• Task directions
Nothing but the lines from the top of the records through the line with "momento el gobierno de" should be returned, exactly, and without pictures.

[Saved entries]

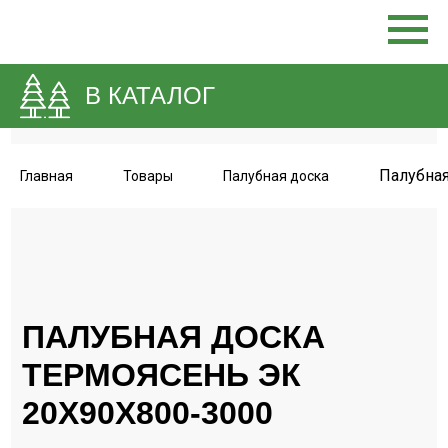
В КАТАЛОГ
Палубная
Главная
Товары
Палубная доска
ПАЛУБНАЯ ДОСКА
ТЕРМОЯСЕНЬ ЭК
20Х90Х800-3000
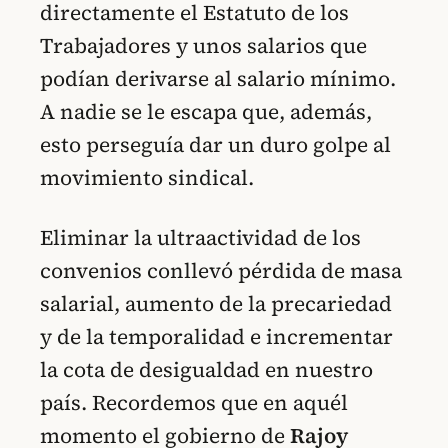
directamente el Estatuto de los
Trabajadores y unos salarios que
podían derivarse al salario mínimo.
A nadie se le escapa que, además,
esto perseguía dar un duro golpe al
movimiento sindical.
Eliminar la ultraactividad de los
convenios conllevó pérdida de masa
salarial, aumento de la precariedad
y de la temporalidad e incrementar
la cota de desigualdad en nuestro
país. Recordemos que en aquél
momento el gobierno de
Rajoy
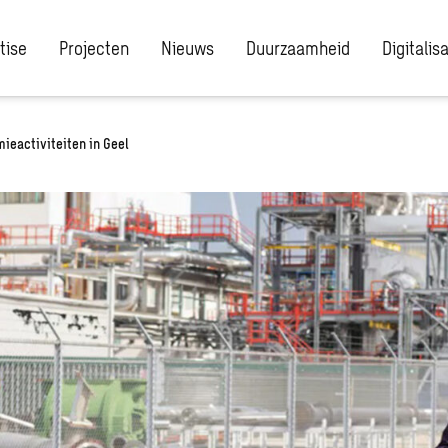
tise
Projecten
Nieuws
Duurzaamheid
Digitalis
ieactiviteiten in Geel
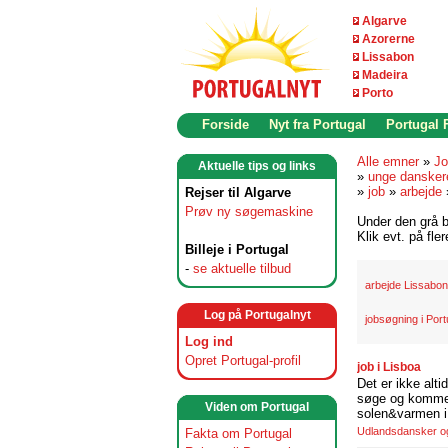
Algarve
Azorerne
Lissabon
Madeira
Porto
Forside
Nyt fra Portugal
Portugal
Alle emner
»
Jo
Aktuelle tips og links
»
unge dansker
»
job
»
arbejde
Rejser til Algarve
Prøv ny søgemaskine
Under den grå b
Klik evt. på fle
Billeje i Portugal
-
se aktuelle tilbud
arbejde Lissabon
Log på Portugalnyt
jobsøgning i Port
Log ind
Opret Portugal-profil
job i Lisboa
Det er ikke alti
søge og komme t
Viden om Portugal
solen&varmen i 
Udlandsdansker og 
Fakta om Portugal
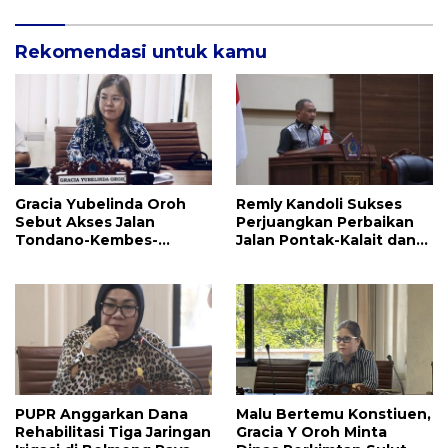
Rekomendasi untuk kamu
Gracia Yubelinda Oroh
Remly Kandoli Sukses
Sebut Akses Jalan
Perjuangkan Perbaikan
Tondano-Kembes-
Jalan Pontak-Kalait dan
Manado Perlu Perhatian
Amurang-Ratahan
Pemerintah
PUPR Anggarkan Dana
Malu Bertemu Konstiuen,
Rehabilitasi Tiga Jaringan
Gracia Y Oroh Minta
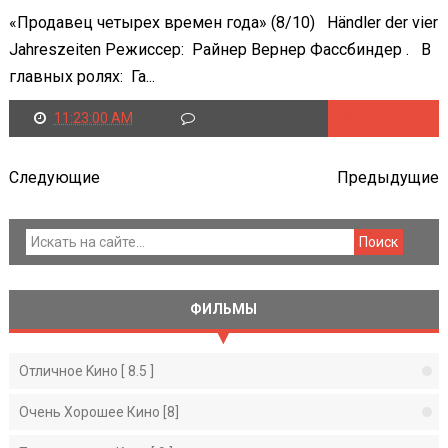
«Продавец четырех времен года» (8/10) Händler der vier
Jahreszeiten Режиссер: Райнер Вернер Фассбиндер . В
главных ролях: Га...
11:23:00 AM
Читать далее
Следующие
Предыдущие
ФИЛЬМЫ
Отличное Kино [ 8.5 ]
Очень Хорошее Кино [8]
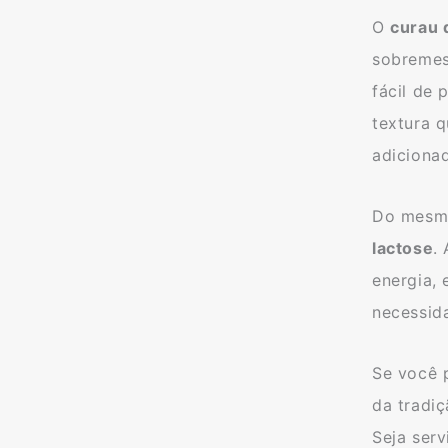
O
curau 
sobremes
fácil de 
textura 
adiciona
Do mesmo
lactose
.
energia, 
necessid
Se você 
da tradiç
Seja ser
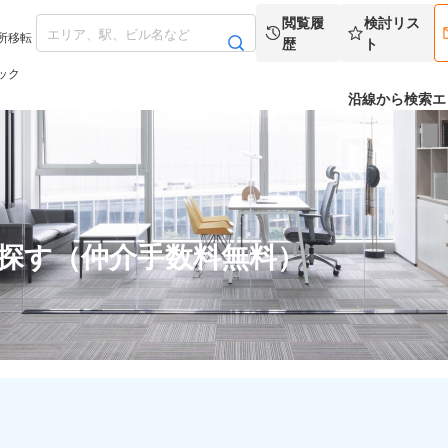
閲覧履
検討リス
所移転
歴
ト
ック
沿線から検索
エ
を探す（仲介手数料無料）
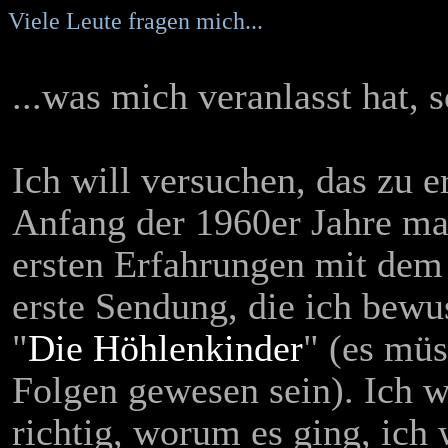
Viele Leute fragen mich...
...was mich veranlasst hat, s
Ich will versuchen, das zu e
Anfang der 1960er Jahre ma
ersten Erfahrungen mit dem
erste Sendung, die ich bew
"
Die Höhlenkinder
" (es mü
Folgen gewesen sein). Ich w
richtig, worum es ging, ich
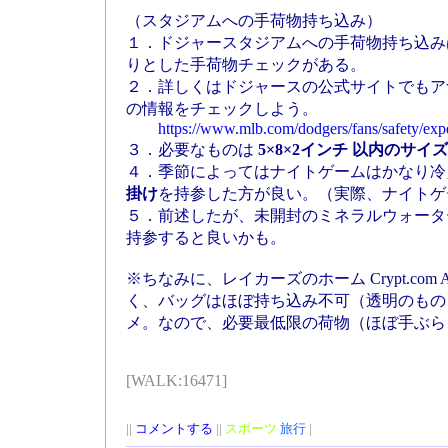
（スタジアムへの手荷物持ち込み）
１．ドジャースタジアムへの手荷物持ち込み
りとした手荷物チェックがある。
２．詳しくはドジャースの公式サイトでもア
の情報をチェックしよう。
https://www.mlb.com/dodgers/fans/safety/exp
３．必要なものは
5×8×2インチ 以内のサ
４．季節によってはナイトゲームはかなり冷
掛け
を持参した方が良い。（実際、ナイトゲ
５．前述したが、未開封のミネラルウォータ
持参すると良いかも。
※ちなみに、レイカーズのホーム Crypt.com
く、バッグはほぼ持ち込み不可（透明のもの
メ。なので、必要最低限の荷物（ほぼ手ぶら
[WALK:16471]
||
コメントする
||
スポーツ
旅行
|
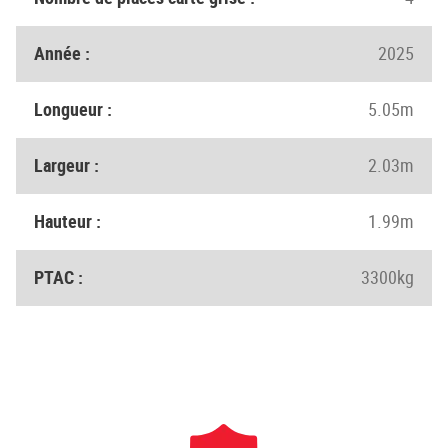
Année :
2025
Longueur :
5.05m
Largeur :
2.03m
Hauteur :
1.99m
PTAC :
3300kg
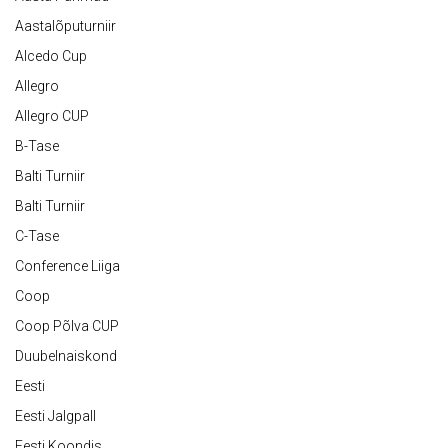
Aastalõputurniir
Alcedo Cup
Allegro
Allegro CUP
B-Tase
Balti Turniir
Balti Turniir
C-Tase
Conference Liiga
Coop
Coop Põlva CUP
Duubelnaiskond
Eesti
Eesti Jalgpall
Eesti Koondis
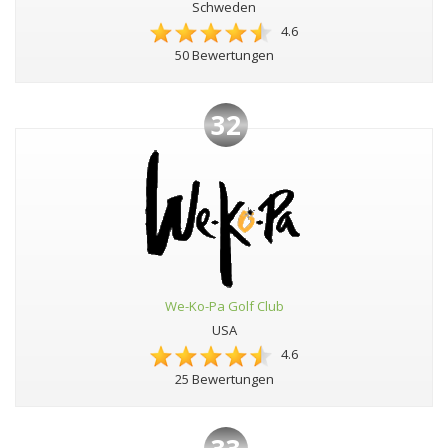
Schweden
4.6
50 Bewertungen
32
We-Ko-Pa Golf Club
USA
4.6
25 Bewertungen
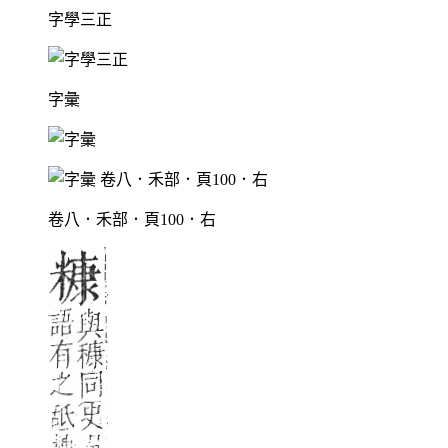
字學三正
字彙
卷八．禾部．頁100．右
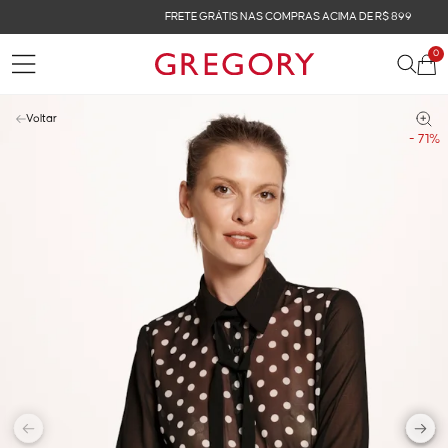
FRETE GRÁTIS NAS COMPRAS ACIMA DE R$ 899
0
Voltar
- 71%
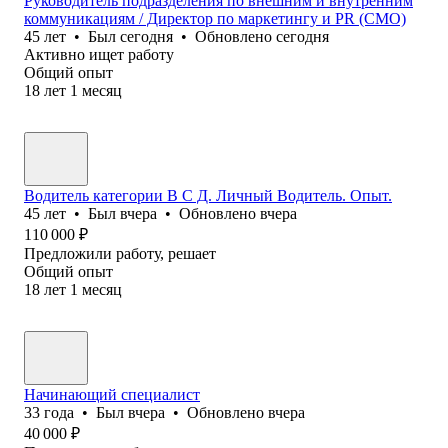
Руководитель подразделения по внешним и внутренним
коммуникациям / Директор по маркетингу и PR (CMO)
45
лет
•
Был
сегодня
•
Обновлено
сегодня
Активно ищет работу
Общий опыт
18
лет
1
месяц
Водитель категории В С Д. Личный Водитель. Опыт.
45
лет
•
Был
вчера
•
Обновлено
вчера
110 000
₽
Предложили работу, решает
Общий опыт
18
лет
1
месяц
Начинающий специалист
33
года
•
Был
вчера
•
Обновлено
вчера
40 000
₽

• Solution for this problem
В КАТАЛОГ
Палубная
Главная
Товары
Палубная доска
ПАЛУБНАЯ ДОСКА
ТЕРМОЯСЕНЬ ЭК
20Х90Х800-3000
directamente el Estatuto de los
Trabajadores y unos salarios que
podían derivarse al salario mínimo.
A nadie se le escapa que, además,
esto perseguía dar un duro golpe al
movimiento sindical.
Eliminar la ultraactividad de los
convenios conllevó pérdida de masa
salarial, aumento de la precariedad
y de la temporalidad e incrementar
la cota de desigualdad en nuestro
país. Recordemos que en aquél
momento el gobierno de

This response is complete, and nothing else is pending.